== Source data ==

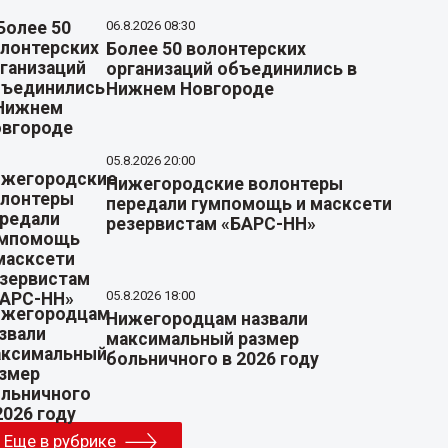
06.8.2026 08:30
Более 50 волонтерских
организаций объединились в
Нижнем Новгороде
05.8.2026 20:00
Нижегородские волонтеры
передали гумпомощь и масксети
резервистам «БАРС-НН»
05.8.2026 18:00
Нижегородцам назвали
максимальный размер
больничного в 2026 году
Еще в рубрике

===

When you reproduce the material, keep every word exact and leave each picture out.

06.8.2026 08:30
Более 50 волонтерских
организаций объединились в
Нижнем Новгороде
05.8.2026 20:00
Нижегородские волонтеры
передали гумпомощь и масксети
резервистам «БАРС-НН»
05.8.2026 18:00
Нижегородцам назвали
максимальный размер
больничного в 2026 году
Еще в рубрике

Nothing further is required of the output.